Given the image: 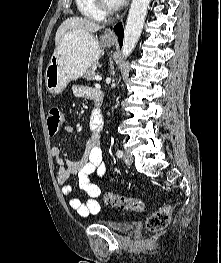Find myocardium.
I'll use <instances>...</instances> for the list:
<instances>
[{"mask_svg":"<svg viewBox=\"0 0 221 263\" xmlns=\"http://www.w3.org/2000/svg\"><path fill=\"white\" fill-rule=\"evenodd\" d=\"M95 6L105 15L107 14H113L117 12L120 8V5H109L106 0H93Z\"/></svg>","mask_w":221,"mask_h":263,"instance_id":"myocardium-1","label":"myocardium"}]
</instances>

● ABOUT THIS EXERCISE: Copy out every line of the listing where the word "instances" occurs.

● ANSWER TO THIS TASK:
I'll use <instances>...</instances> for the list:
<instances>
</instances>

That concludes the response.